Las escuelas más golpeadas no necesitan discursos nuevos, necesitan un plan que se note en la vida diaria. A veces uno pasa frente a esos colegios y piensa que todo está roto, pero no. Hay algo ahí que late, algo que podría despegar si se entendiera que el barrio también enseña.
No hablo de un milagro, hablo de decidir caminar las calles y hablar con la gente. Así de simple. No esperar un programa millonario ni un edificio brillante. Empezar por mirar a los estudiantes como parte de un ecosistema más grande. Y eso, aunque suene obvio, cambia todo.
Cuando un colegio abre sus puertas más allá del timbre, el barrio también cambia. Aparece esa energía rara que tienen los lugares cuando se sienten útiles. La gente entra, participa, ve que puede sumar algo. Y los estudiantes lo sienten. No están aislados.

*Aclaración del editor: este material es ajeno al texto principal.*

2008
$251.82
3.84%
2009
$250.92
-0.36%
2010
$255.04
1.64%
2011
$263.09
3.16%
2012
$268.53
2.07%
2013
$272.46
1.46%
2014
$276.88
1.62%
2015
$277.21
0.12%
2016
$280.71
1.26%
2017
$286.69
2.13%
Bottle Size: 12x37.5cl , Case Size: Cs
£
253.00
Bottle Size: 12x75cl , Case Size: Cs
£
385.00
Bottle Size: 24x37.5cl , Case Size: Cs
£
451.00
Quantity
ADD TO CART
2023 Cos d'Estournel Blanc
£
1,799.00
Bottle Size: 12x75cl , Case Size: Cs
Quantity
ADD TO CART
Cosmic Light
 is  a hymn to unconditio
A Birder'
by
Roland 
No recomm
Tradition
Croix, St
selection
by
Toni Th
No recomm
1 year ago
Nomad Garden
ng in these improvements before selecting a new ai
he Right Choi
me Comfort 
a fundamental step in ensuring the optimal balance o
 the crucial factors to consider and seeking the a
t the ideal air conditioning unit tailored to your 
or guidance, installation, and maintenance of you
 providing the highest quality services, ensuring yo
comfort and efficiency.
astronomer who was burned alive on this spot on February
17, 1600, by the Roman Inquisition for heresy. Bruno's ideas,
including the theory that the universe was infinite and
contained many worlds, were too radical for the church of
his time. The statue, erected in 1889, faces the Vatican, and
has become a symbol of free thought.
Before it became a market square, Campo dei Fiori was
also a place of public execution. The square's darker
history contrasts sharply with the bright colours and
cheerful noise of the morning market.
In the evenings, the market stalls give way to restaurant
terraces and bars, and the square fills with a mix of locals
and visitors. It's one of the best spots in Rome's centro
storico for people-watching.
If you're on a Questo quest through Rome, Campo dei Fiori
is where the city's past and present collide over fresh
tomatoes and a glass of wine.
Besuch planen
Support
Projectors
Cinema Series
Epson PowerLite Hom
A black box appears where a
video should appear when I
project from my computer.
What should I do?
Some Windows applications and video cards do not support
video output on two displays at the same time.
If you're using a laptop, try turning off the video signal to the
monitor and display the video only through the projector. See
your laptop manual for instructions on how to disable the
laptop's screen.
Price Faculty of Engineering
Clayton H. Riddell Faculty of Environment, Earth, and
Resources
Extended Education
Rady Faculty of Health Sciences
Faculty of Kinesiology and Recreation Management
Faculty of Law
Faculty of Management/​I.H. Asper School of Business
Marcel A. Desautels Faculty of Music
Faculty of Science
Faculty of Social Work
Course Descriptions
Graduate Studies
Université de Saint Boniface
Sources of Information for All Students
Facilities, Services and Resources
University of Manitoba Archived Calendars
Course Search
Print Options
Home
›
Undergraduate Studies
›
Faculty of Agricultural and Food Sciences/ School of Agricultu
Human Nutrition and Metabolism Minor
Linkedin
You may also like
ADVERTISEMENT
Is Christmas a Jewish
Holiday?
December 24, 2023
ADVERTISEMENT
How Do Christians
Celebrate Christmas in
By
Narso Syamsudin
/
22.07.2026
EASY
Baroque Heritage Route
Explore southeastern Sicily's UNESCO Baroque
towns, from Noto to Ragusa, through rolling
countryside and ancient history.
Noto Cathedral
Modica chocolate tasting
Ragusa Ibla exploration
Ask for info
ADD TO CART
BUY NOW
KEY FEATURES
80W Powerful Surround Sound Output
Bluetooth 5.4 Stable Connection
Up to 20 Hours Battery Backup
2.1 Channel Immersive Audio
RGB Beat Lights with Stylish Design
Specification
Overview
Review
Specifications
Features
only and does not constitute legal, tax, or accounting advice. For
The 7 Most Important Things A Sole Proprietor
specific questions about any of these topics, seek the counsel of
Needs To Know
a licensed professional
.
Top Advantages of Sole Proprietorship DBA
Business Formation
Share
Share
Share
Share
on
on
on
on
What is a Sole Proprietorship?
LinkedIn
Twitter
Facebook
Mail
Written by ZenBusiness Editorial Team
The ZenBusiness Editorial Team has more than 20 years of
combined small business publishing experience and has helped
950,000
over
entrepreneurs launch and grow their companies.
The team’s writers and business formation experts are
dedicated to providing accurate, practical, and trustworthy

No están solos.
Hay proyectos que funcionan porque entienden algo básico: la escuela no es solo el lugar donde se rinde una prueba. Es donde un niño empieza a imaginar quién puede ser. Si además ve a adultos trabajando cerca, creando, aprendiendo, el mensaje queda claro: aquí las oportunidades no son teoría.
Quizás el futuro de los colegios esté en dejar de actuar como islas. En escuchar más al barrio, en hacer espacio para los otros, en confiar en que abrir las puertas puede ser el primer paso para que todo empiece a funcionar mejor.